■ Page-level text extractions ■
++++++++++++++++++++

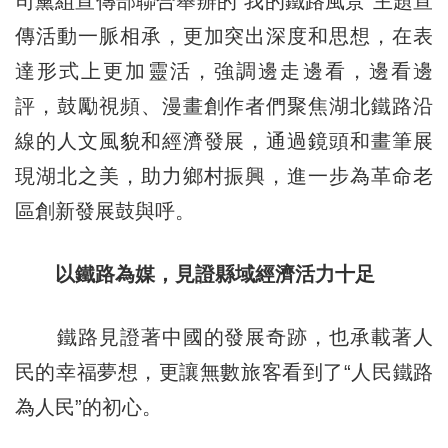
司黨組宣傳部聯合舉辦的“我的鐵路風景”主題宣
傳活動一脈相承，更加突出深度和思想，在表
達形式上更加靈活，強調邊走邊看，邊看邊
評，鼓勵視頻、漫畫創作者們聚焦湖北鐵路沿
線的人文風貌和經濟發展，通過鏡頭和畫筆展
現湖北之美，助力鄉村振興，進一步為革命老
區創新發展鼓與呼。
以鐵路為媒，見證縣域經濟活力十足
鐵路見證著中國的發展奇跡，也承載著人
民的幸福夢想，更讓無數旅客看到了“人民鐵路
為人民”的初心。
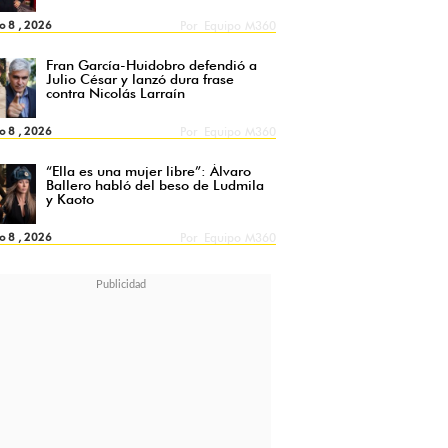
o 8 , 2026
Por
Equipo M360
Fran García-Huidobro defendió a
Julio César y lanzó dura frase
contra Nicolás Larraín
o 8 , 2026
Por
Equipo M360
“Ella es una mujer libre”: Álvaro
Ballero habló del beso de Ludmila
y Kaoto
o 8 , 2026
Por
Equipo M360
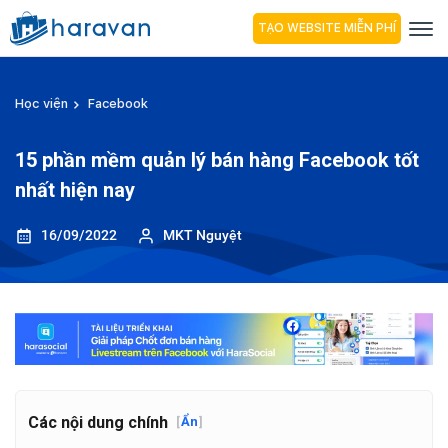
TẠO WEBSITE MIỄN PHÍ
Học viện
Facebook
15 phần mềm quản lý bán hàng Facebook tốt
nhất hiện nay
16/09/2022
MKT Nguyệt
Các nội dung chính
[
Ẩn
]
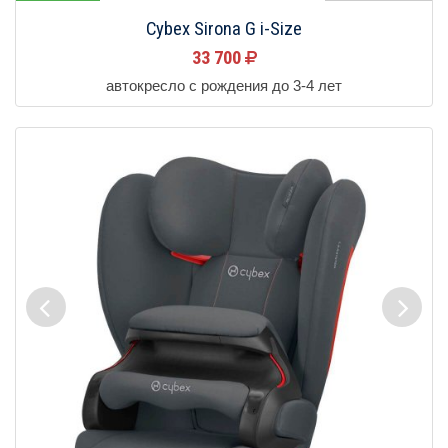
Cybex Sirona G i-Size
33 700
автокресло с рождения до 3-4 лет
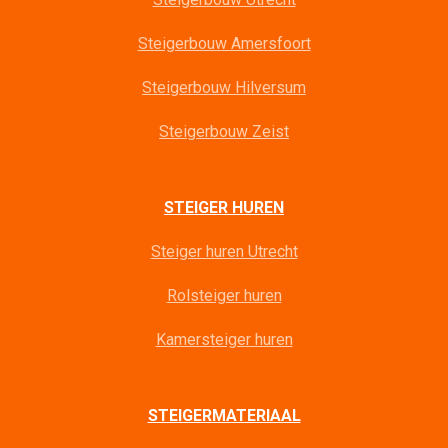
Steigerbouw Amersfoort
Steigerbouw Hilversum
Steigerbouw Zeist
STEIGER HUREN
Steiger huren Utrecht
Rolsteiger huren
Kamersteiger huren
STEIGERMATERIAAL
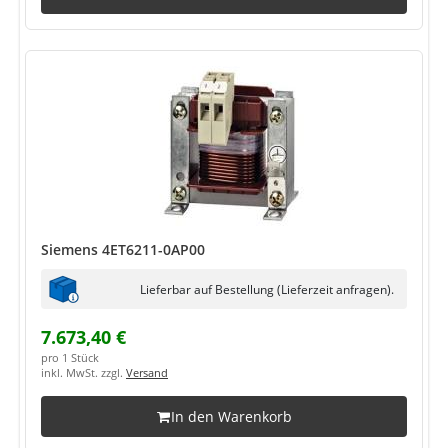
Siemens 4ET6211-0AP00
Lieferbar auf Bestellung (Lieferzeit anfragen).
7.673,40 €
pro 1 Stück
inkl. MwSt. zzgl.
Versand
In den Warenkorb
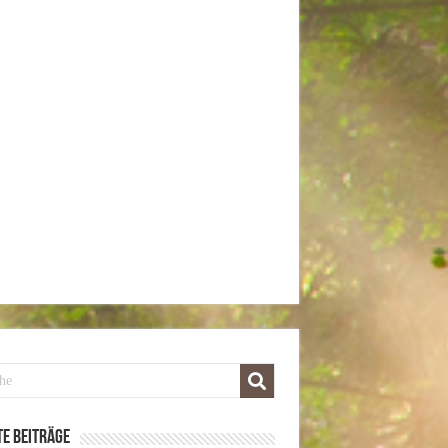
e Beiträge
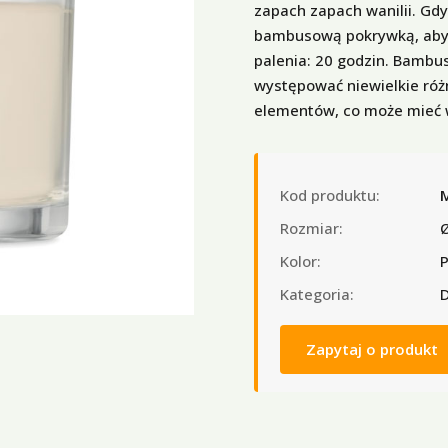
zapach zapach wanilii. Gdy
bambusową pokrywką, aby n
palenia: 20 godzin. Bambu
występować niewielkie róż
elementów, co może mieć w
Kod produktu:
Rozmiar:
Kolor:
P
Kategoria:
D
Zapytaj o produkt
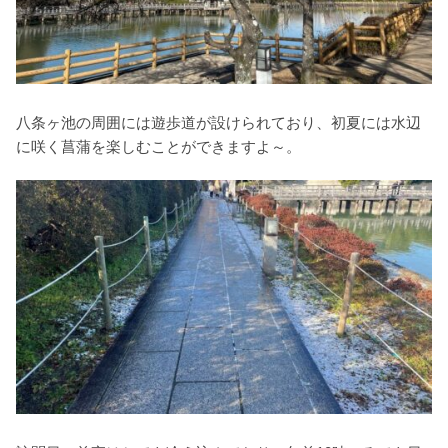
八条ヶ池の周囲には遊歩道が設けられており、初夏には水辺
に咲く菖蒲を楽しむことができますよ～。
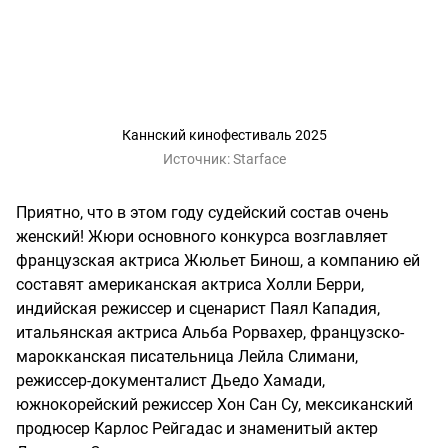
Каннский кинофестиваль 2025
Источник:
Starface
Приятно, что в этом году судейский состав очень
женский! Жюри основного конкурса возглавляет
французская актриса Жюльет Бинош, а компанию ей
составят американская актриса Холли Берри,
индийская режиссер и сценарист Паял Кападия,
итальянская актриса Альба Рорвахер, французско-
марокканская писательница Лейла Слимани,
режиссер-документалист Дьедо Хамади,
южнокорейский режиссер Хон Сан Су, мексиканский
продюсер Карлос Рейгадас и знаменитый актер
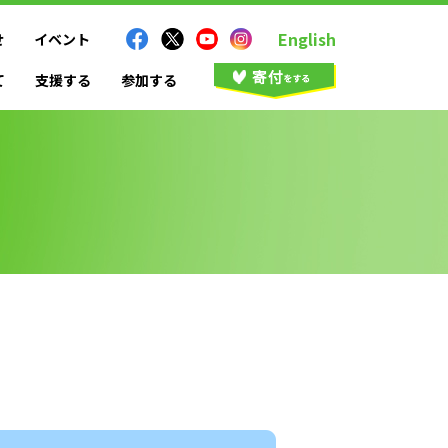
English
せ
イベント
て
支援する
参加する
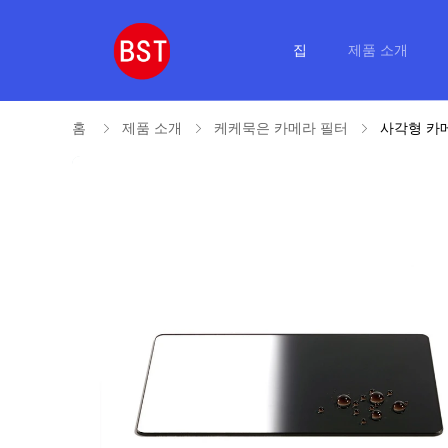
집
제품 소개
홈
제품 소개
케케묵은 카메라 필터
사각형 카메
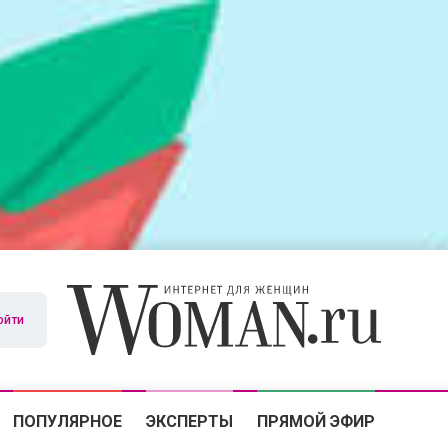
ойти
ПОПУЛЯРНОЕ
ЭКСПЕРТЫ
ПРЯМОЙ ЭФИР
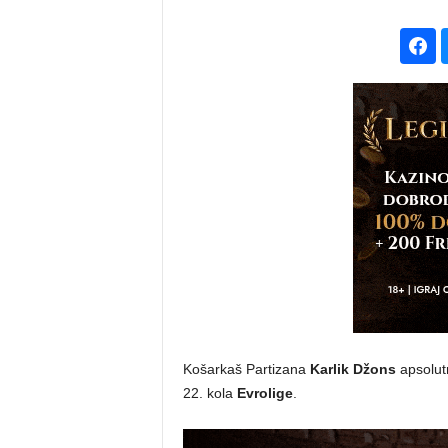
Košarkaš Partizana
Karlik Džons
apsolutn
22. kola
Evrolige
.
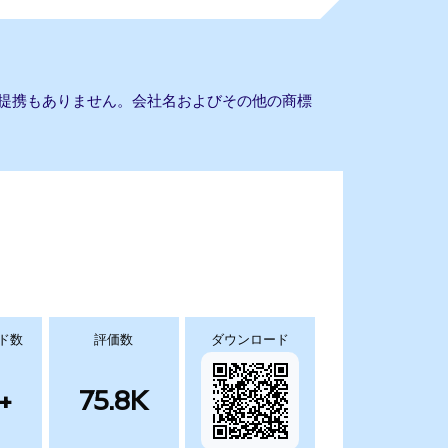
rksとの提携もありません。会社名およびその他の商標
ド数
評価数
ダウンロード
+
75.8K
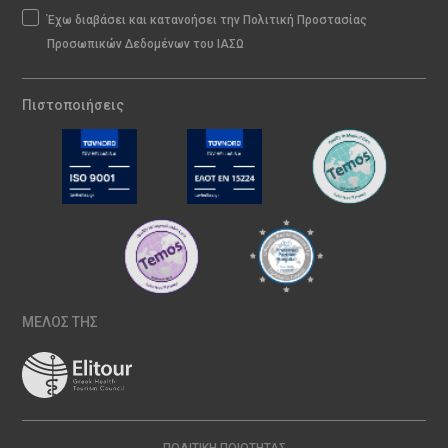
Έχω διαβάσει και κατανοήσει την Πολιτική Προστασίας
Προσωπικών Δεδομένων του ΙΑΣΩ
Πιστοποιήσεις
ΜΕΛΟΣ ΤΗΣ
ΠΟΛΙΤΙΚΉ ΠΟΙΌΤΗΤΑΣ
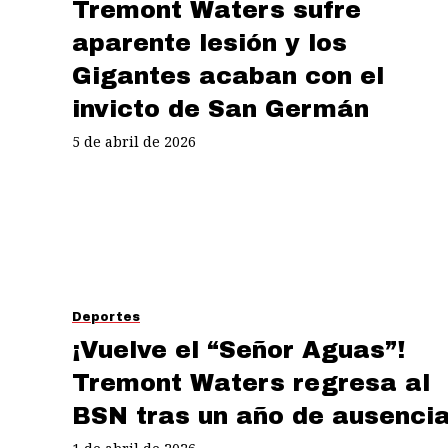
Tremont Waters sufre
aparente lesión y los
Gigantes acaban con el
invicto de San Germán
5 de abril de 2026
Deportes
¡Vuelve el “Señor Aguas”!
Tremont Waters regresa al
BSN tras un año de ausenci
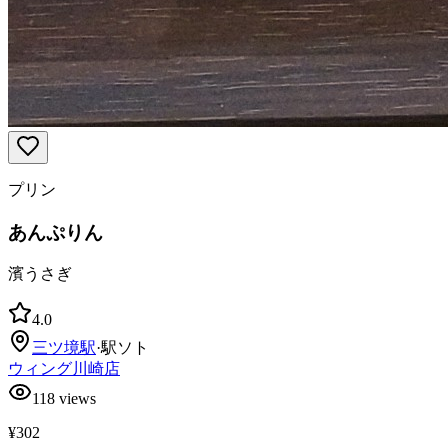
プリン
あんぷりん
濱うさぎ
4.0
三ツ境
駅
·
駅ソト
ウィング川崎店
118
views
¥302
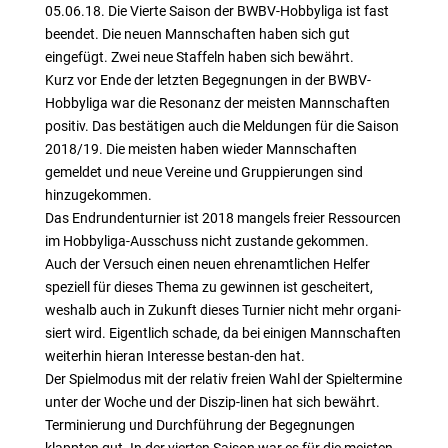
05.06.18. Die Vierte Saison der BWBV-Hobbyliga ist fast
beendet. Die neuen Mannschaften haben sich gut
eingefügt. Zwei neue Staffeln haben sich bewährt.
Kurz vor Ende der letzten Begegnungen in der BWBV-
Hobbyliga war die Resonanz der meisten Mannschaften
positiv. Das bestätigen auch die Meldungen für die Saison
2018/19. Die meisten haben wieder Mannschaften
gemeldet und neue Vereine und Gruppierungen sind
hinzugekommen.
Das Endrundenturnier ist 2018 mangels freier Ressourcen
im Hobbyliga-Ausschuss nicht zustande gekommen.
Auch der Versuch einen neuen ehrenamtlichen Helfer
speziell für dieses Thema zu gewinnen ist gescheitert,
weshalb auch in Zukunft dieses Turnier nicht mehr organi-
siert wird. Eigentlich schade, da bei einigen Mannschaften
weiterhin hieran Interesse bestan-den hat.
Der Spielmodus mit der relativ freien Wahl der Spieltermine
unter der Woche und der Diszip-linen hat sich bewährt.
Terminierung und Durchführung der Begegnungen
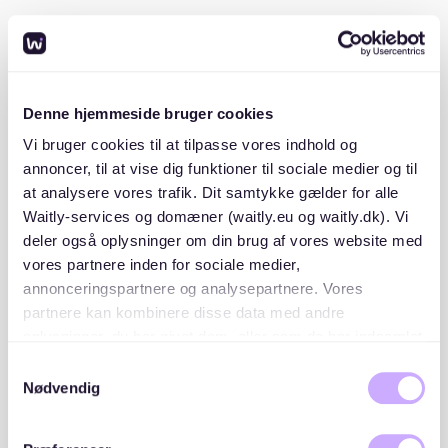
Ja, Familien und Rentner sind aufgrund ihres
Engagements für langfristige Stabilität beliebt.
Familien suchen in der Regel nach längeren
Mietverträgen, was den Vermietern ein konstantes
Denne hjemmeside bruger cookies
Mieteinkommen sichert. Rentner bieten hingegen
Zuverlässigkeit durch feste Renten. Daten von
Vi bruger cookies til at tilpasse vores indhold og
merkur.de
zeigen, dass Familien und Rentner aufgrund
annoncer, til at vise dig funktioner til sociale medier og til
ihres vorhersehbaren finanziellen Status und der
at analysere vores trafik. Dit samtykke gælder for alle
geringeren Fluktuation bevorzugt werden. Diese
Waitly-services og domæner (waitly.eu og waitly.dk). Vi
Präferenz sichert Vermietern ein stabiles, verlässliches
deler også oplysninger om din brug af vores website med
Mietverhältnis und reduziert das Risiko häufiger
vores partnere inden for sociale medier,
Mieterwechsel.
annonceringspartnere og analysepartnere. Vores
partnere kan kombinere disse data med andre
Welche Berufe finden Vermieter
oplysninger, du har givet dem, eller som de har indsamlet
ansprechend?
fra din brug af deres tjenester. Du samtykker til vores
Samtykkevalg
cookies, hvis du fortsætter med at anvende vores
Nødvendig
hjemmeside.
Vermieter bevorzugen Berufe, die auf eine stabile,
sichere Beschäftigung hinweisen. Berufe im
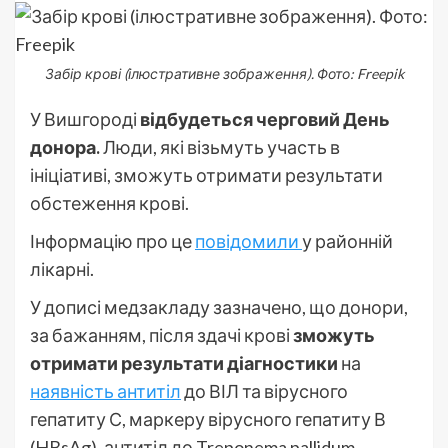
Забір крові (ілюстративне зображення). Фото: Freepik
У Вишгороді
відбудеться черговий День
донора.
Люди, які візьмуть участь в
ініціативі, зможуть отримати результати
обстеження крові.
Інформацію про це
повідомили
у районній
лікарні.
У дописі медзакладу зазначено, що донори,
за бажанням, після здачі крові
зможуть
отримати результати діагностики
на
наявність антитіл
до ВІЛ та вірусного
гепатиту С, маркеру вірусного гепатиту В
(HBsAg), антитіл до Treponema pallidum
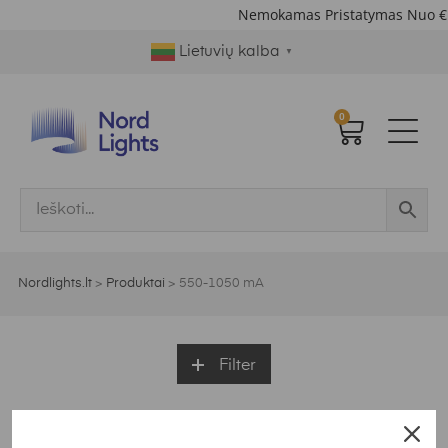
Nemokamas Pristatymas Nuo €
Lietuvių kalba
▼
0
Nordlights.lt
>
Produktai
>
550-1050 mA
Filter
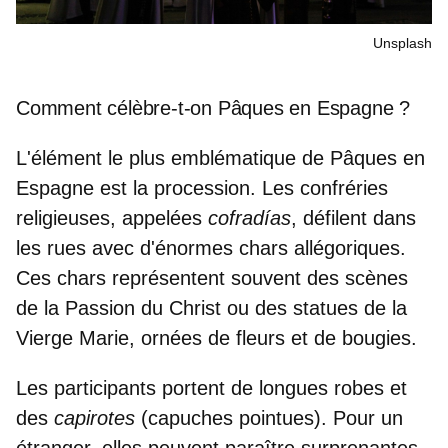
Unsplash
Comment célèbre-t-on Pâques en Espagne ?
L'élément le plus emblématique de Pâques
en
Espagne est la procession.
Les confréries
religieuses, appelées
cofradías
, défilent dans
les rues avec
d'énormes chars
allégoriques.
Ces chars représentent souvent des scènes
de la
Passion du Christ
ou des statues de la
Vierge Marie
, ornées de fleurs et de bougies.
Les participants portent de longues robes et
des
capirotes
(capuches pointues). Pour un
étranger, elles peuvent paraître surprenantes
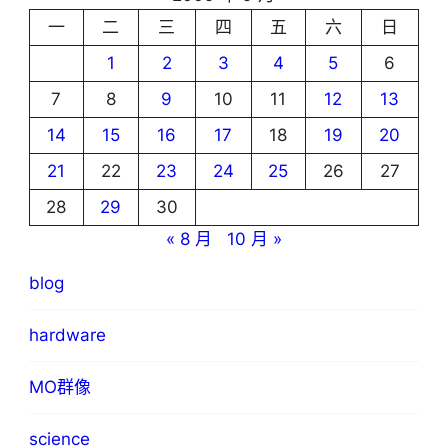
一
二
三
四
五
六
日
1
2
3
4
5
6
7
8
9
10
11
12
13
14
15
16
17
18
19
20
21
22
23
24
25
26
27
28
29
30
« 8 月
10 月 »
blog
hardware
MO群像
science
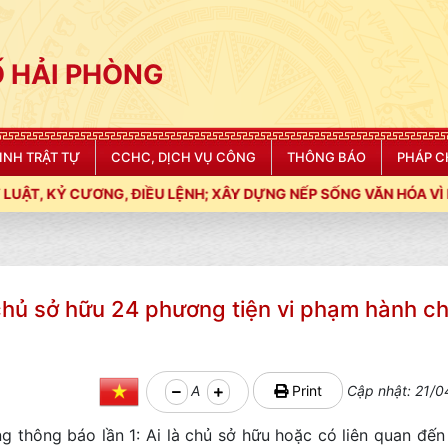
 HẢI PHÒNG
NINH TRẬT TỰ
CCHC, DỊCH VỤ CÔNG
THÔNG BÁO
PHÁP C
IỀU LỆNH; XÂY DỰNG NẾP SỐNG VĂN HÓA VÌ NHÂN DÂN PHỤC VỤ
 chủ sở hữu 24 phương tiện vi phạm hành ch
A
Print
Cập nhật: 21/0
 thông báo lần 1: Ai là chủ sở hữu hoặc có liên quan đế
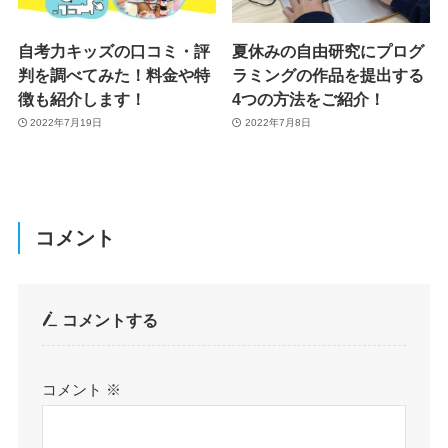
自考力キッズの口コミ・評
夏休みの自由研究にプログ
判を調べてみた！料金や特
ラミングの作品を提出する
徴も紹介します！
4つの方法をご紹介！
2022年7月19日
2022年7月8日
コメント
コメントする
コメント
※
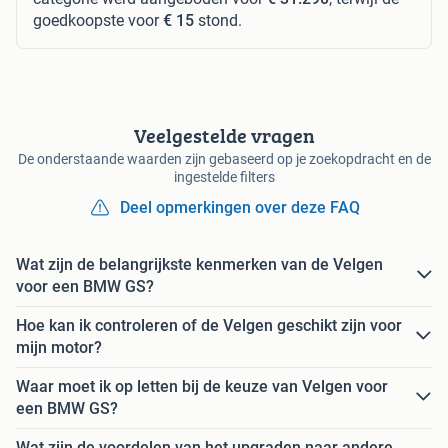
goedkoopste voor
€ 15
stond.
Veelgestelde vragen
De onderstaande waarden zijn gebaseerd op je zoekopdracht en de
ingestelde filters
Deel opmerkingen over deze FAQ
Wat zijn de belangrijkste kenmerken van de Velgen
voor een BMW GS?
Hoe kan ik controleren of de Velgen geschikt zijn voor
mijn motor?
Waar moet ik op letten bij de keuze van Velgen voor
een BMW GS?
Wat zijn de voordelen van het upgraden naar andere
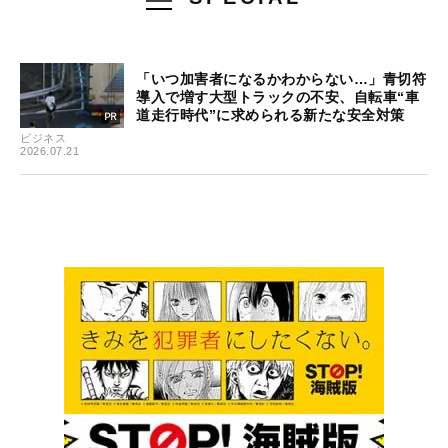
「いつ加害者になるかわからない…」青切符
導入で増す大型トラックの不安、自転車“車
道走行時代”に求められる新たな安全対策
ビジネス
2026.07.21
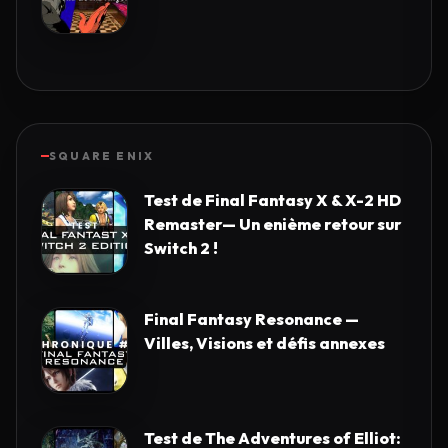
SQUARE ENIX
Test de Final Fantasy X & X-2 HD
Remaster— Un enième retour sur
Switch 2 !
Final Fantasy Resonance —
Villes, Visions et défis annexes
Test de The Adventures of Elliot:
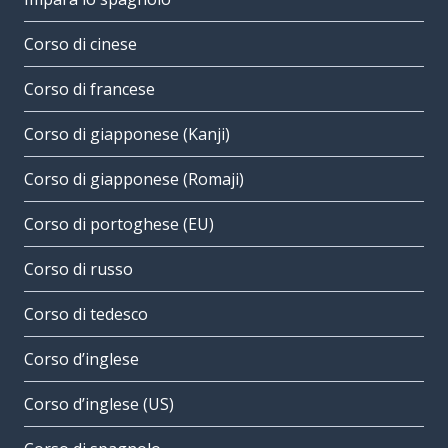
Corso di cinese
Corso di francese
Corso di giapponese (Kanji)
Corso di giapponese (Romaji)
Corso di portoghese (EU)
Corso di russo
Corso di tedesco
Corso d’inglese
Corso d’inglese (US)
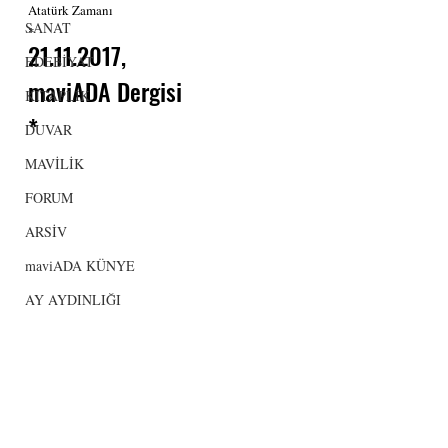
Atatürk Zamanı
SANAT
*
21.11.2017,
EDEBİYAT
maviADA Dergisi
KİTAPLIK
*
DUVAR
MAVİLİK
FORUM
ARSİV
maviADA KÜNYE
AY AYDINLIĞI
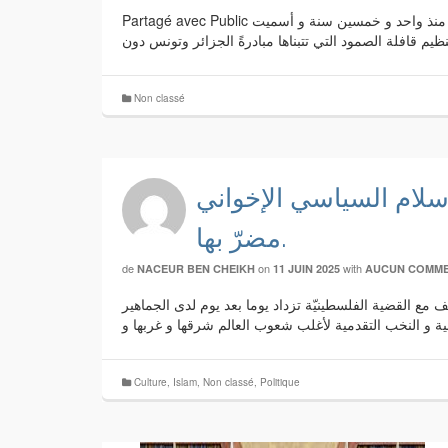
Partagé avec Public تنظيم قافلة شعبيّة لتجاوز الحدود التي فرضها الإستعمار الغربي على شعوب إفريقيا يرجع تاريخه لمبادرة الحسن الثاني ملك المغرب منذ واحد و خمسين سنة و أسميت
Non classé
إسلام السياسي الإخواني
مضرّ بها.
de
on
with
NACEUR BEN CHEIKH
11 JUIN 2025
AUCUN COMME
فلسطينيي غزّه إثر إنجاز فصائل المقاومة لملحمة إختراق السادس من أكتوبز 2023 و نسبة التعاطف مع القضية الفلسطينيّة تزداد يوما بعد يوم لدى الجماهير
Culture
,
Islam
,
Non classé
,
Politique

++++++++++++++++++++

■ Work request ■
In the entries above, identify every line with the word "nicht". Copy those lines.

■ Task output ■
im Hobbyliga-Ausschuss nicht zustande gekommen.
weshalb auch in Zukunft dieses Turnier nicht mehr organi-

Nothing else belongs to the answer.